Does individual behavioral counseling provided by a trained therapist impact the rate of smoking cessation?
Individual behavioral counseling conducted by a trained therapist provides some benefit when compared with brief counseling and support; however, this benefit is less pronounced in the context of pharmacotherapy. If seven out of 100 smokers are able to quit smoking for at least six months with brief counseling (i.e., brief advice, educational self-help materials, or usual care), adding individual behavioral counseling delivered by a trained therapist would increase this number to 10 to 12 out of 100 smokers. (Strength of Recommendation: A, based on consistent, good-quality patient-oriented evidence.) If 11 out of 100 smokers are able to quit smoking with pharmacotherapy, adding individual behavioral counseling by a trained therapist might increase this number to as many as 16 out of 100 smokers.1 (Strength of Recommendation: B, based on inconsistent or limited-quality patient-oriented evidence.)
Cigarette smoking is the single greatest modifiable health risk factor in the United States, with current smokers dying on average at least 10 years earlier than those who have never smoked.2 Family physicians are encouraged to screen for tobacco use, offer smoking cessation counseling, and provide pharmacotherapy when appropriate.3 This analysis measured whether individual behavioral counseling provided by a therapist trained in smoking cessation adds additional benefit compared with brief counseling intervention or no counseling intervention.
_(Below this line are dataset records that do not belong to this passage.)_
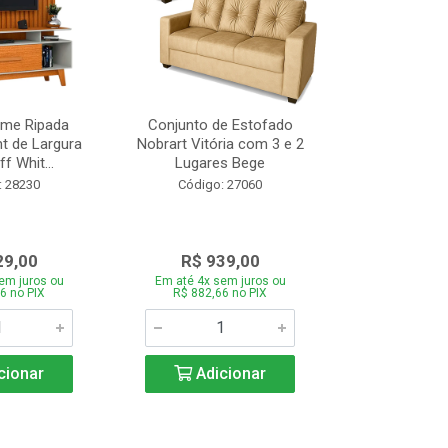
ome Ripada
Conjunto de Estofado
Cortador de C
t de Largura
Nobrart Vitória com 3 e 2
Vizzo CR
f Whit...
Lugares Bege
Código:
: 28230
Código: 27060
29,00
R$ 939,00
R$ 5
em juros ou
Em até 4x sem juros ou
Em até 4x se
6 no PIX
R$ 882,66 no PIX
R$ 51,70
cionar
Adicionar
Adic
The analysis specifically excluded studies in which counseling was delivered by physicians or nurses as part of routine clinical care.
This Cochrane review included 49 randomized or quasirandomized controlled trials in which at least one treatment arm consisted of an unconfounded intervention from a therapist, with 19,000 total adult participants.1 The trials took place in a variety of settings and included inpatient medical and surgical patients, outpatient primary care patients, and veterans with drug or alcohol dependency in residential rehabilitation facilities. All trials involved one or more face-to-face counseling sessions with a smoking cessation therapist that lasted at least 10 minutes, although most sessions were much longer, and many included follow-up telephone contact. All trials also included a follow-up period of at least six months.
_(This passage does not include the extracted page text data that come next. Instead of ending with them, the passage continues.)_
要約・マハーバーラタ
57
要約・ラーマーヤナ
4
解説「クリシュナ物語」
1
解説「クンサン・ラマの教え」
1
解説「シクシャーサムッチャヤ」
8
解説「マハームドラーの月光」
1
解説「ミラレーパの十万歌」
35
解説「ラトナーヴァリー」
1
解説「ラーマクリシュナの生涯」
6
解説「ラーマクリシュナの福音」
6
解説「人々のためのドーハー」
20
Thirty-three trials compared individual behavioral counseling with a control group of patients who received only minimal support with brief advice about cessation, usual care, or written materials.1 Individual behavioral counseling improved the likelihood that patients would remain abstinent at the longest reported follow-up period, which varied by study (number needed to treat = 25; 95% confidence interval, 20 to 33). Six of the trials provided some form of pharmacotherapy for smoking cessation to all participants. In this subset of patients, a trend suggested that therapist counseling was more effective than control, but the results were not significant. Eleven studies compared different levels of counseling and found only a small benefit from more intensive counseling vs. brief counseling.
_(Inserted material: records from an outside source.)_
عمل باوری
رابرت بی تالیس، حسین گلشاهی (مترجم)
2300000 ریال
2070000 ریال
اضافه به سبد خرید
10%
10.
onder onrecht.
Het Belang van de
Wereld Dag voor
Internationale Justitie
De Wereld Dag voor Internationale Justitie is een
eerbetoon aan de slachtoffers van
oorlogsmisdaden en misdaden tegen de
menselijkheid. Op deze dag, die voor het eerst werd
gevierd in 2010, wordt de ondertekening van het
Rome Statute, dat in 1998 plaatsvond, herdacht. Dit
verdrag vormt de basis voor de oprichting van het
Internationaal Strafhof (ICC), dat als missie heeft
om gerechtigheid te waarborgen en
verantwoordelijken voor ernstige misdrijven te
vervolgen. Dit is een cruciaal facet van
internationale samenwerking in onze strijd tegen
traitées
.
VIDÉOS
Five studies compared counseling approaches with similar contact times; however, these studies could not be pooled because they were clinically heterogeneous. Only one study found any significant difference between types of counseling approaches.4 The study, which included 755 African American “light” smokers (i.e., no more than 10 cigarettes per day), demonstrated that persons who received a health education intervention were more likely to stop smoking than light smokers who received a motivational interviewing intervention (16.7% vs. 8.5% quit rates, respectively; P < .001). Health education is a counseling approach that uses semi-structured scripts to provide information on the addictive properties of nicotine, the health consequences of smoking, and the benefits of cessation while providing concrete strategies for developing a quit plan and addressing smoking triggers.
The Agency for Healthcare Research and Quality (AHRQ) Treating Tobacco Use and Dependence guideline recommends that clinicians offer every patient who uses tobacco at least a brief intervention, and that they encourage patients who are attempting smoking cessation to use pharmacotherapy, except when medically contraindicated or in specific populations (e.g., pregnant women, light smokers). First-line medications include sustained-release bupropion (Zyban), nicotine gum, nicotine inhaler, nicotine lozenge, nicotine nasal spray, nicotine patch, and varenicline (Chantix). The guideline also recommends individual, group, and telephone counseling, including telephone quit lines. The AHRQ guideline emphasizes that counseling and pharmacotherapy are each effective when used individually for smoking cessation, but the combination is more effective than either strategy alone.5
The practice recommendations in this activity are available at http://www.cochrane.org/CD001292.
Editor's Note: The number needed to treat reported in this Cochrane for Clinicians was calculated by the author based on raw data provided in the original Cochrane review.